Most of us on The International Chocolate Awards Grand Jury have some background in food; as chefs, sommeliers, or in my case a food writer. So we are steeped in the details of taste.
But to make that useful for chocolate the very best training comes via our mother organisation, The International Institute of Chocolate and Cacao Tasting. The IICCT pioneers a flavour led, sensory approach to assessing chocolate. And is busy turning passion and palate into honed professional judging skills, producing a band of judges worldwide that the Awards can rely on. Plus, the courses are great fun, and the perfect place to get started and meet the chocolate community.
There are of course other routes to judging. Many chocolate judges have honed their skills over tasting chocolate as food writers, chefs, cacao producers, chocolate educators and the like.
Whatever route you take to being a judge, what can you expect from a day judging? Will you sit being brought platters of tempting things to eat, which you merely have to pass some kind of judgement over, and put in an order of preference? Well, yes to the former, but a word to the wise, if you actually eat all the samples, you might not stay the course.
Seasoned judges take only as much of the sample as needed to judge fully, and of course you can go back for more if needed, or entirely irresistible. Unlike wine, it is essential that you eat and swallow; so many of the flavour notes in chocolate are not released until the full melt, with a flavour journey developing from when the chocolate is first sniffed through to the aftertaste. All of that adds up to its quality, or not, so you mustn’t miss any of it.
Judging does not involve ranking, the Awards has very sophisticated systems that determine the ultimate scores and allocation of medals, based on many judging rounds and criteria. What the judge has to do is assess the chocolate according to those many criteria, filling out a form using an online system as they do so. The criteria vary, depending, for example, on whether a plain origin bar or a filled bonbon are being judged. They might include a breakdown of flavour notes from the cacao, or balance for added flavours or textures. What all criteria are focused on is the success of the chocolatier or chocolate maker in delivering fine flavour.
There aren’t any really, from where I am sitting. With the correct training you know what you are doing. Live judging sessions are always divided into sections, so a controlled number of samples are judged. Not so many that the palate can’t manage them properly.
The Awards uses unseasoned soupy polenta to cleanse the palate, after trials that show that nothing removes any build-up of sugars, fats or tannins quite like it.

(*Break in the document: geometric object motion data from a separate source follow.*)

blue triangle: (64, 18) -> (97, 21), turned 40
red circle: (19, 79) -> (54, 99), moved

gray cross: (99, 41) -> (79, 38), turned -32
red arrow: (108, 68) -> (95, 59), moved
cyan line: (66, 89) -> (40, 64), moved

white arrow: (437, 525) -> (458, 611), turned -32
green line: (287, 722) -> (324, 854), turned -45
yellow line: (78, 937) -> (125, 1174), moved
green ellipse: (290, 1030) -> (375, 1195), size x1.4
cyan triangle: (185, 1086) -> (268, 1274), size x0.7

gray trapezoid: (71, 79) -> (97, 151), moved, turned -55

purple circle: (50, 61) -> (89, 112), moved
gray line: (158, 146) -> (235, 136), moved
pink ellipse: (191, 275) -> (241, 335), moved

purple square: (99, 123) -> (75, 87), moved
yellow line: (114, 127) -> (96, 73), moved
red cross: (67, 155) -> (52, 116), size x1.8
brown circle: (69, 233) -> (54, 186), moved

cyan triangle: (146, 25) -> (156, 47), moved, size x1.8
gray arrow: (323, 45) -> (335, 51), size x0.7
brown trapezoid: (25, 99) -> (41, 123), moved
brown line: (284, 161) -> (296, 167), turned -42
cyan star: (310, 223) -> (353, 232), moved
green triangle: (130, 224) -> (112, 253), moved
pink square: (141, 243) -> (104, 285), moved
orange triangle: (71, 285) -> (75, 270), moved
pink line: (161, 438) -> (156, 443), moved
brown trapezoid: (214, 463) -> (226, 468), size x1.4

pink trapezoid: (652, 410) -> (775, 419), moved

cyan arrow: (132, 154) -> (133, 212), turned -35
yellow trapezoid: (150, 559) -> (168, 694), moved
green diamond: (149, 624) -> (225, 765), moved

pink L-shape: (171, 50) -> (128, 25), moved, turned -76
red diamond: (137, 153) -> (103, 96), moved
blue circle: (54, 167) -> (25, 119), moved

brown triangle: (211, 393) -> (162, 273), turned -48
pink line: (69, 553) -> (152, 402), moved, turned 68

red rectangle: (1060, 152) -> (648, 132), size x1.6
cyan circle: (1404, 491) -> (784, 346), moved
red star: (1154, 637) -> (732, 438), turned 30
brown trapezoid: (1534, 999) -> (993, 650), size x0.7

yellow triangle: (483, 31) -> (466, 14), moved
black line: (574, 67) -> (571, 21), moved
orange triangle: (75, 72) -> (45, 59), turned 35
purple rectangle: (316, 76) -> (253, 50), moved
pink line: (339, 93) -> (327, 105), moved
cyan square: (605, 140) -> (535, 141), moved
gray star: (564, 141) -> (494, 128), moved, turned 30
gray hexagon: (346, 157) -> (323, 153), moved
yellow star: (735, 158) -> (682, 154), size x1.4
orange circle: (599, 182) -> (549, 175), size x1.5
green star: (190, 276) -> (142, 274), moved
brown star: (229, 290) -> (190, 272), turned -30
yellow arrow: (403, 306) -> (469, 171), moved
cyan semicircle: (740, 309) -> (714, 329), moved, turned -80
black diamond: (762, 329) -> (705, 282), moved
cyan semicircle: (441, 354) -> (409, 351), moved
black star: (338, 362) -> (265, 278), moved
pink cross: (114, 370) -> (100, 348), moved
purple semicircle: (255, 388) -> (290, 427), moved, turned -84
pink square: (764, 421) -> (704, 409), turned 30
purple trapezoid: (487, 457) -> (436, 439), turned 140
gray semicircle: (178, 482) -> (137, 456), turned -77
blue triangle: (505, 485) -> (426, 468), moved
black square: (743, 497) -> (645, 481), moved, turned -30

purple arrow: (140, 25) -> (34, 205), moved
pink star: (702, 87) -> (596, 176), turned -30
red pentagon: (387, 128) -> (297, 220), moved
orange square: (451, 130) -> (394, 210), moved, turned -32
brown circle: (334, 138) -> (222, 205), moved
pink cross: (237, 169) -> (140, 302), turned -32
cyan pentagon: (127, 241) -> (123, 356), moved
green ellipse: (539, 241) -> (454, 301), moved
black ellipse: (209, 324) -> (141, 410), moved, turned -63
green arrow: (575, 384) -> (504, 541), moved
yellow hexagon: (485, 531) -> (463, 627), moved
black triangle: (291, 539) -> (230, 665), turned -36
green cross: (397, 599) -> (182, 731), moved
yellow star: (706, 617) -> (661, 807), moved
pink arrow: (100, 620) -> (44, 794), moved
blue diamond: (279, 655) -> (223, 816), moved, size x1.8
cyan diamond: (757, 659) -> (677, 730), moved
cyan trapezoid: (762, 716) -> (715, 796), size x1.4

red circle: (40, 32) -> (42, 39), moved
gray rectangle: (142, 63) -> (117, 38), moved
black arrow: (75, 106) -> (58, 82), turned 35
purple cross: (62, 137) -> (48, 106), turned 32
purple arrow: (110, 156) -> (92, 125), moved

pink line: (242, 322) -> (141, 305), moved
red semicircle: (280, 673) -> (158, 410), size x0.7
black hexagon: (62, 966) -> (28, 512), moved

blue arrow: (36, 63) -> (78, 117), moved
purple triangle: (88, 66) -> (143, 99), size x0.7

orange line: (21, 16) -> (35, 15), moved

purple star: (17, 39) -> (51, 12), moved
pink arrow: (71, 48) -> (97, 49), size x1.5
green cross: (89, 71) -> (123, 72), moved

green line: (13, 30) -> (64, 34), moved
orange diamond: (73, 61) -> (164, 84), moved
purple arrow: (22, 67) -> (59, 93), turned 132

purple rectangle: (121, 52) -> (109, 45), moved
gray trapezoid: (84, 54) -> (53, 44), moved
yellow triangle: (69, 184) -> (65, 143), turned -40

There is also always palate calibration. Which means the regular tasting of one chocolate every ten samples or so. When this palate calibration chocolate is first tasted, detailed notes are made. So that when it is retasted the judge can assess how they experience it at each point through the day, and if their palate is becoming less detailed or effective. If that is the case you stop judging, so you don’t judge when you are not at your full capability.
The responsibilities of judging are paramount. Detailed feedback is given to entrants at all stages of each competition. The judging system itself is designed to assess each product in significant and relevant detail, and never at the whim of a judge’s personal preference. Of course, each sample is judged by many judges and across selection, main and Grand Jury rounds. Inevitably, we all have things we particularly love, or things that we aren’t so keen on.
But when you are assessing by clear set criteria you judge balance, technique, recipe, and it allows you to appreciate things you might not buy yourself and see how they shine in their chosen category. I’ve certainly learned to really like things I hadn’t before, and some things I had never heard of!
The true joy of judging chocolate is discovery. Discovery of a flavour combination, style of truffle, or a cacao origin, that you have never come across before. And possibly even more glorious, the discovery of something you have seen before, a salted caramel, a 70% Madagascar bar, that proves an absolute gem and lifts the genre to a new level. At every competition there are chocolates that sing so sweetly, with such beautifully crafted notes, that you rejoice in the fact that you get to taste it, and to shine a light on such mastery through your work as a judge.